◆ **GOAL OF THE EXERCISE**: What lines in the records below include the word "Xerox"? Return each one.
####################
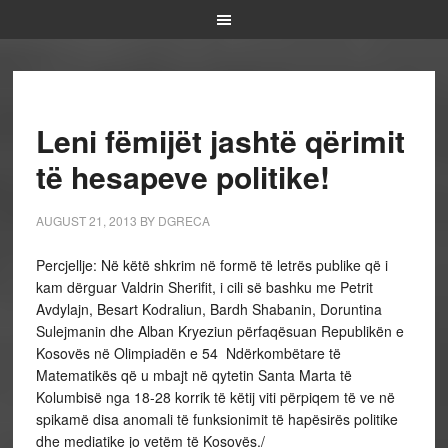
Leni fëmijët jashtë qërimit
të hesapeve politike!
AUGUST 21, 2013
BY
DGRECA
Percjellje: Në këtë shkrim në formë të letrës publike që i
kam dërguar Valdrin Sherifit, i cili së bashku me Petrit
Avdylajn, Besart Kodraliun, Bardh Shabanin, Doruntina
Sulejmanin dhe Alban Kryeziun përfaqësuan Republikën e
Kosovës në Olimpiadën e 54 Ndërkombëtare të
Matematikës që u mbajt në qytetin Santa Marta të
Kolumbisë nga 18-28 korrik të këtij viti përpiqem të ve në
spikamë disa anomali të funksionimit të hapësirës politike
dhe mediatike jo vetëm të Kosovës./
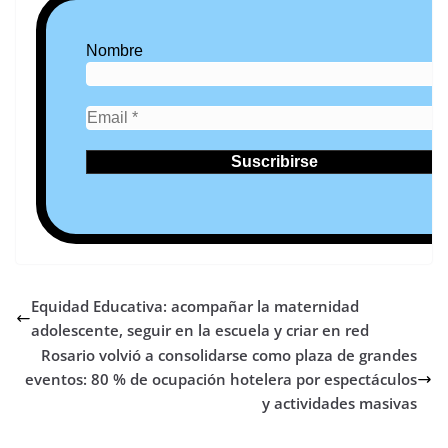
Nombre
Equidad Educativa: acompañar la maternidad
adolescente, seguir en la escuela y criar en red
Rosario volvió a consolidarse como plaza de grandes
eventos: 80 % de ocupación hotelera por espectáculos
y actividades masivas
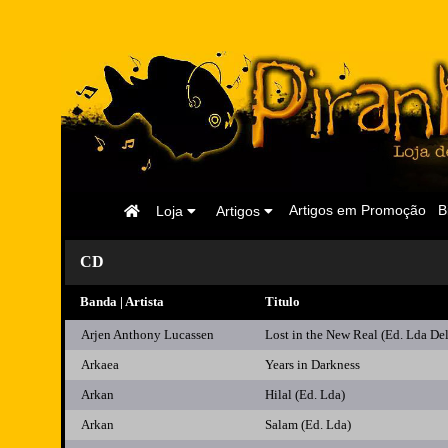
Página
Artigos em Promoção
B
Loja
Artigos
Inicial
CD
Banda | Artista
Titulo
Arjen Anthony Lucassen
Lost in the New Real (Ed. Lda De
Arkaea
Years in Darkness
Arkan
Hilal (Ed. Lda)
Arkan
Salam (Ed. Lda)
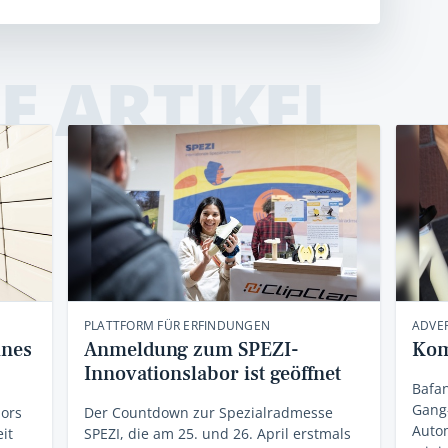
E ARTIKEL
PLATTFORM FÜR ERFINDUNGEN
ADVER
ines
Anmeldung zum SPEZI-
Kom
Innovationslabor ist geöffnet
Bafan
Gang
bors
Der Countdown zur Spezialradmesse
Auto
it
SPEZI, die am 25. und 26. April erstmals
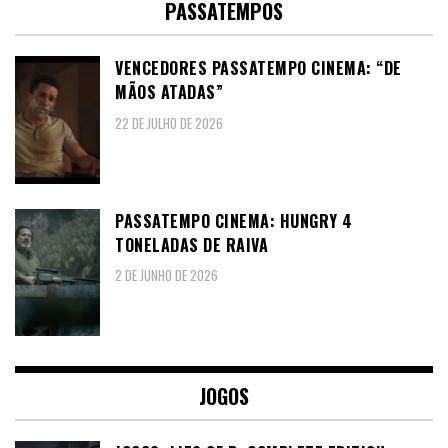
PASSATEMPOS
VENCEDORES PASSATEMPO CINEMA: “DE
MÃOS ATADAS”
22 DE JULHO DE 2026
PASSATEMPO CINEMA: HUNGRY 4
TONELADAS DE RAIVA
2 DE JUNHO DE 2026
JOGOS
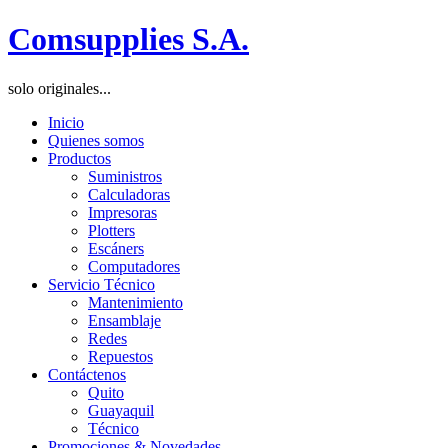
Comsupplies S.A.
solo originales...
Inicio
Quienes somos
Productos
Suministros
Calculadoras
Impresoras
Plotters
Escáners
Computadores
Servicio Técnico
Mantenimiento
Ensamblaje
Redes
Repuestos
Contáctenos
Quito
Guayaquil
Técnico
Promociones & Novedades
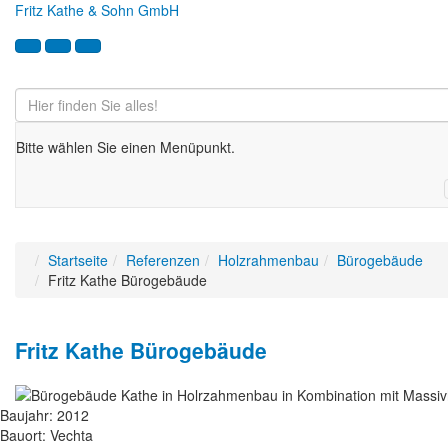
Fritz Kathe & Sohn GmbH
Bitte wählen Sie einen Menüpunkt.
Startseite
Referenzen
Holzrahmenbau
Bürogebäude
Fritz Kathe Bürogebäude
Fritz Kathe Bürogebäude
Baujahr: 2012
Bauort: Vechta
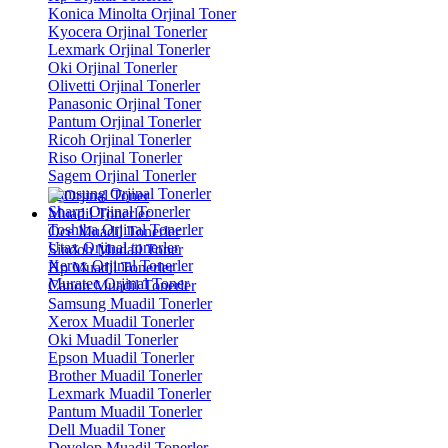
Konica Minolta Orjinal Toner
Kyocera Orjinal Tonerler
Lexmark Orjinal Tonerler
Oki Orjinal Tonerler
Olivetti Orjinal Tonerler
Panasonic Orjinal Toner
Pantum Orjinal Tonerler
Ricoh Orjinal Tonerler
Riso Orjinal Tonerler
Sagem Orjinal Tonerler
Samsung Orjinal Tonerler
Sharp Orjinal Tonerler
Muadil Tonerler
Toshiba Orjinal Tonerler
Oce Muadil Tonerler
Utax Orjinal tonerler
Sindoh Mudail Toner
Xerox Orjinal Tonerler
Hp Muadil Tonerler
Muratec Orjinal Toner
Canon Muadil Tonerler
Samsung Muadil Tonerler
Xerox Muadil Tonerler
Oki Muadil Tonerler
Epson Muadil Tonerler
Brother Muadil Tonerler
Lexmark Muadil Tonerler
Pantum Muadil Tonerler
Dell Muadil Toner
Develop Muadil Tonerler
####################
◆ **THE COMPLETED TASK**:
Xerox Orjinal Tonerler
Xerox Muadil Tonerler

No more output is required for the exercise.